Entanglement in Mesoscopic Structures: Role of Projection
A. V. Lebedev, G. Blatter, C. W. J. Beenakker, G. B. Lesovik

TL;DR
This paper theoretically investigates how entanglement arises in mesoscopic structures through beam splitter-induced correlations, emphasizing the roles of fermionic statistics and projective measurements in generating spin-entangled electrons.
Contribution
It introduces a model demonstrating entanglement generation in non-interacting mesoscopic systems via polarized sources and beam splitters, highlighting the importance of projection and fermionic statistics.
Findings
Bell inequality violation indicates entanglement presence.
Projection and fermionic statistics are crucial for entanglement generation.

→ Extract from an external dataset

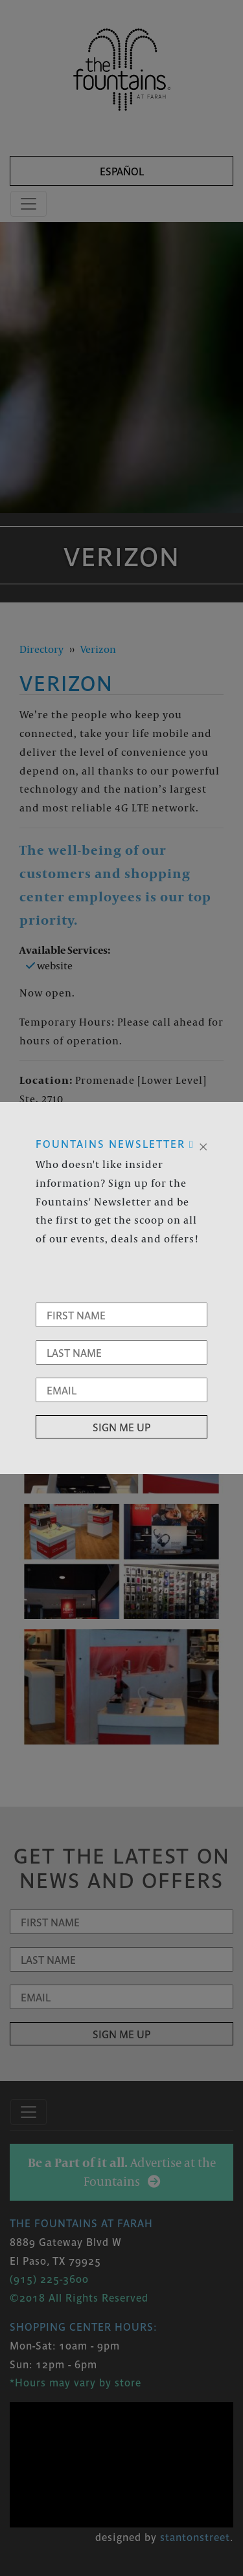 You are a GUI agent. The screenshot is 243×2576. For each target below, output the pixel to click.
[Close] (203, 1145) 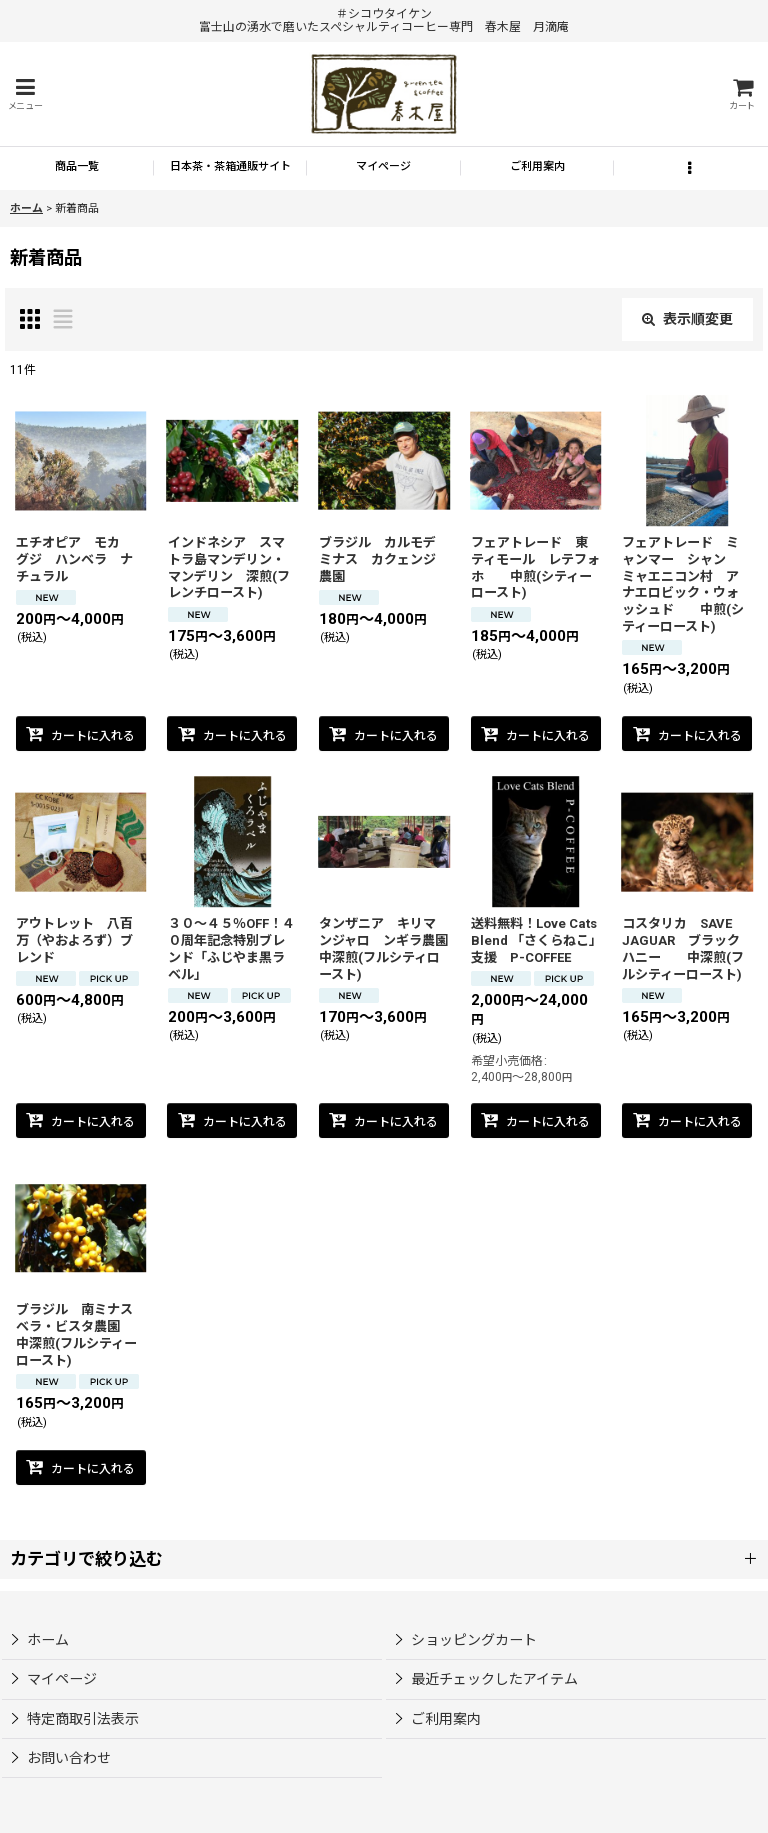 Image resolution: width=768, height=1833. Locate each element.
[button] (25, 94)
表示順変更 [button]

Tunable correlations enable control over entanglement in mesoscopic devices.
Abstract
We present a theoretical analysis of the appearance of entanglement in non-interacting mesoscopic structures. Our setup involves two oppositely polarized sources injecting electrons of opposite spin into the two incoming leads. The mixing of these polarized streams in an ideal four-channel beam splitter produces two outgoing streams with particular tunable correlations. A Bell inequality test involving cross-correlated spin-currents in opposite leads signals the presence of spin-entanglement between particles propagating in different leads. We identify the role of fermionic statistics and projective measurement in the generation of these spin-entangled electrons.